This book is aimed at students and practitioners familiar with machine learning (ML) and data science. Our goal is to provide an accessible introduction to causal reasoning and its intersections with machine learning, with a particular focus on the challenges and opportunities brought about by large-scale computing systems acting as interventions in the world, ranging from online recommendation systems to healthcare decision support systems. We hope to provide a practical perspective to working on causal inference problems and a unified interpretation of methods from varied fields such as statistics, econometrics and computer science, drawn from our experience in applying these methods to online computing systems.
Throughout, methods and complicated statistical ideas are motivated and explained through practical examples in computing systems and their applications. In addition, we devote a third of the book to discussing machine learning applications of causal inference in detail, in different settings such as recommendation systems, system experimentation, learning from log data, generalizing predictive models, and fairness in computing systems.
Beyond our focus on machine learning applications, we expect that three aspects of our perspective on causal reasoning will be woven throughout our treatment (pun not intended) of this material, to help organize our materials and provide what may be a distinct viewpoint on causal reasoning. While this book is targeted primarily for computer scientists, these aspects may also make the book useful for learners more broadly:
We present a unified view of causality frameworks, including the two major frameworks from statistics (Potential outcomes framework) and computer science (Bayesian graphical models) which are often not presented together. We present how these are compatible frameworks that have different strengths, are appropriate for different stages of a causal reasoning pipeline, and provide practical advice on how to combine them in a causal inference analysis. In addition, by introducing causal inference through the core concepts of interventions and counterfactuals, we introduce causal inference methods from a “first-principles” approach, creating a clear taxonomy of back-door and natural experiment methods and highlighting similarities between various methodologies.
We make an explicit distinction between identification (causal) and estimation (statistical) methods. While this distinction is fundamental to causal reasoning, it is overlooked in many texts on causal inference, preventing readers from understanding the distinction from statistical methods and sources of error in their causal estimate. Through this distinction, we make a natural connection to machine learning: ML can be useful for all statistical parts of causal reasoning, but it is not useful for identification, which follows from causal assumptions, whether implicit or explicit. Throughout the book, we discuss how machine learning can enrich estimation methods by allowing non-parametric estimation, and how causal reasoning can be useful to make ML methods more robust to environmental changes.
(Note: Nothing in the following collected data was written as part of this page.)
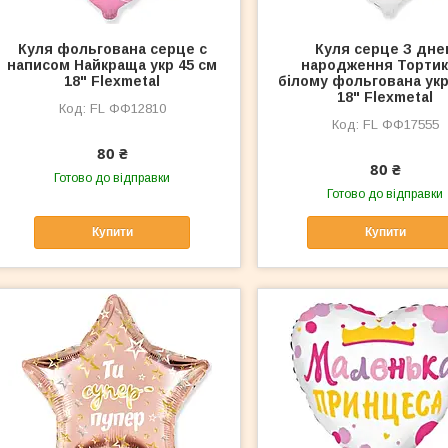
Куля фольгована серце с
Куля серце З дне
написом Найкраща укр 45 см
народження Тортик
18" Flexmetal
білому фольгована укр
18" Flexmetal
FL ФФ12810
FL ФФ17555
80 ₴
80 ₴
Готово до відправки
Готово до відправки
Купити
Купити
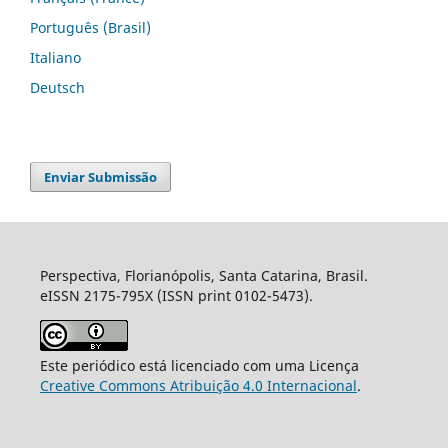
Português (Brasil)
Italiano
Deutsch
Enviar Submissão
Perspectiva, Florianópolis, Santa Catarina, Brasil.
eISSN 2175-795X (ISSN print 0102-5473).
Este periódico está licenciado com uma Licença
Creative Commons Atribuição 4.0 Internacional
.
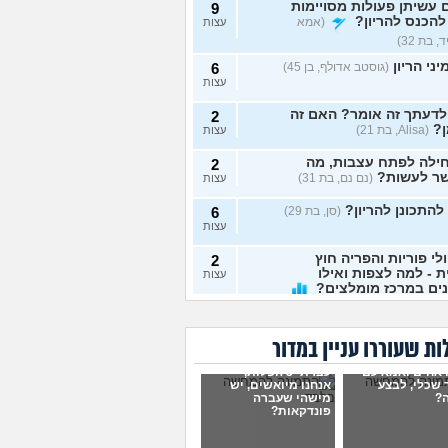
עשיתן פעולות מסויימות
9
להכנס להריון?
(אמא
עצות
 בת 32)
ני הריון
(גוסטב אדולף, בן 45)
6
עצות
לדעתך זה אומר? האם זה
2
?
(Alisa, בת 21)
עצות
ילה לפתח עצבות, מה
2
ר לעשות?
(נם נם, בת 31)
עצות
להתכונן להריון?
(סן, בת 29)
6
עצות
לי פוריות והפריה חוץ
2
ת - למה לצפות ואילו
עצות
ים במרכז מומלצים?
בת 34)
ה בהריון?
(בר, בת 32)
5
ת שעוררו עניין במדור
עצות
 אחים ואמא עם
עברתי 3 הפלות,
דה מה"חבורת בנות"
17
 שכלי, לבצע
אנחנו מיואשים, יש
יון. עצובה מזה
?
מישהי שעברה
עצות
פונדקאות?
ית, בת 31)
תי להיריון, מה לעשות?
13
Finally, we discuss the criticality of assumptions in any causal analysis and present practical ways to test the robustness of a causal estimate to violation of its assumptions. We refer to this exercise as “refuting” the estimate, in a similar way to how refutation of scientific theories is a common way to test their relevance. Based on our experience, we present different ways to test assumptions, check robustness and conduct sensitivity analysis for any obtained estimate.
Throughout, we will include code examples using DoWhy, a Python library for causal inference.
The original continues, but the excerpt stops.